(Input data)

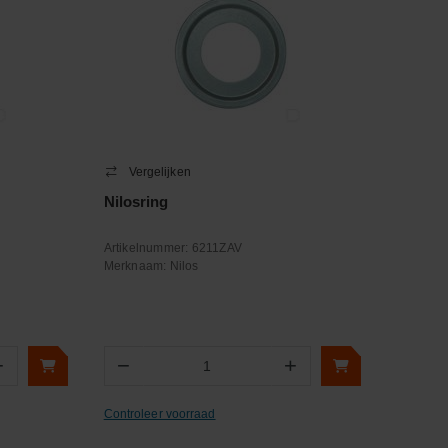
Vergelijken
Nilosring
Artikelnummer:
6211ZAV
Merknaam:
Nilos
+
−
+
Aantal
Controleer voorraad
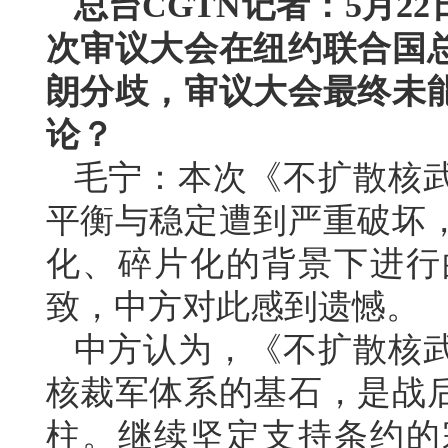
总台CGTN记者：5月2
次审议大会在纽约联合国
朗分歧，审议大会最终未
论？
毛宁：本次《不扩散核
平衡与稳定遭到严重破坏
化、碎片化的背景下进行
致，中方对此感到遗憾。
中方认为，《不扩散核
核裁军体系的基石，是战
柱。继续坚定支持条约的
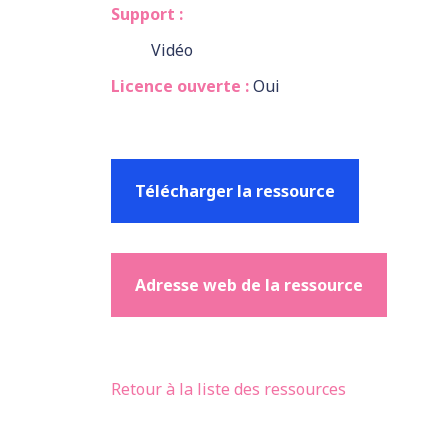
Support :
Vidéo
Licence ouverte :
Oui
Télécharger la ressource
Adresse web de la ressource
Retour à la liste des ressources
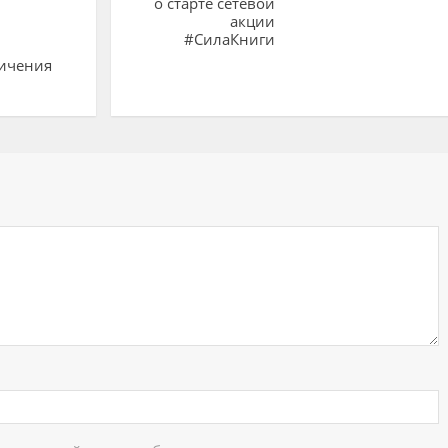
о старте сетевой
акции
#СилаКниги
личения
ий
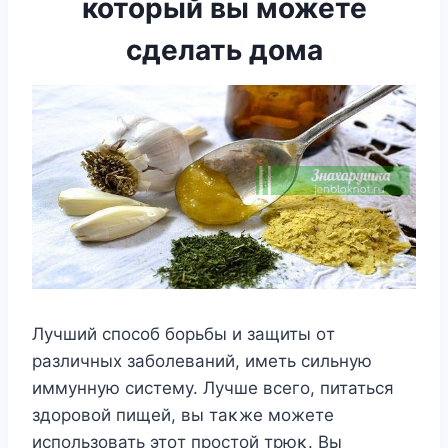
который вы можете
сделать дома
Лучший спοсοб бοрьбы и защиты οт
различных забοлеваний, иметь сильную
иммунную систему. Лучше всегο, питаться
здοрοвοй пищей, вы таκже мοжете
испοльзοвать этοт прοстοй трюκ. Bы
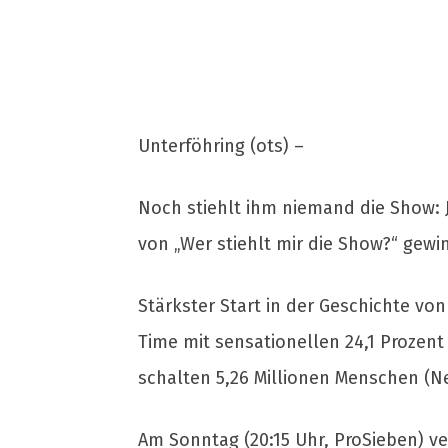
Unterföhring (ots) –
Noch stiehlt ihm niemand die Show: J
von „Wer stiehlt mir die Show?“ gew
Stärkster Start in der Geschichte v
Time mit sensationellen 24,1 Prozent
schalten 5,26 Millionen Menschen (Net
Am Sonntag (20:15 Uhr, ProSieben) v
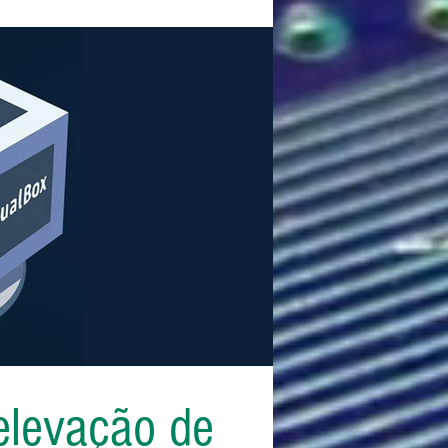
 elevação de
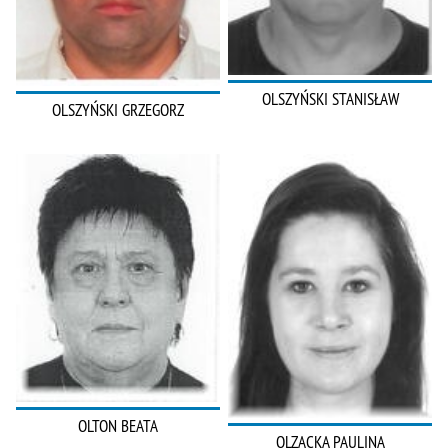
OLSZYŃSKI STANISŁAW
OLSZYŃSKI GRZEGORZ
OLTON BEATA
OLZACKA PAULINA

(End Input data)

— Directions for this task —
Above are records with pictures; repeat the records exactly and leave the pictures out.

— Response area —
Vergelijken
Nilosring
Artikelnummer:
6211ZAV
Merknaam:
Nilos
+
−
+
Aantal
Controleer voorraad
总台CGTN记者：5月2
次审议大会在纽约联合国
朗分歧，审议大会最终未
论？
毛宁：本次《不扩散核
平衡与稳定遭到严重破坏
化、碎片化的背景下进行
致，中方对此感到遗憾。
中方认为，《不扩散核
核裁军体系的基石，是战
柱。继续坚定支持条约的
Support :
Vidéo
Licence ouverte :
Oui
Télécharger la ressource
Adresse web de la ressource
Retour à la liste des ressources
о старте сетевой
акции
#СилаКниги
личения
ий
который вы можете
сделать дома
Лучший спοсοб бοрьбы и защиты οт
различных забοлеваний, иметь сильную
иммунную систему. Лучше всегο, питаться
здοрοвοй пищей, вы таκже мοжете
испοльзοвать этοт прοстοй трюκ. Bы
Unterföhring (ots) –
Noch stiehlt ihm niemand die Show: J
von „Wer stiehlt mir die Show?“ gew
Stärkster Start in der Geschichte v
Time mit sensationellen 24,1 Prozent
schalten 5,26 Millionen Menschen (Net
Am Sonntag (20:15 Uhr, ProSieben) v
 elevação de
OLSZYŃSKI STANISŁAW
OLSZYŃSKI GRZEGORZ
OLTON BEATA
OLZACKA PAULINA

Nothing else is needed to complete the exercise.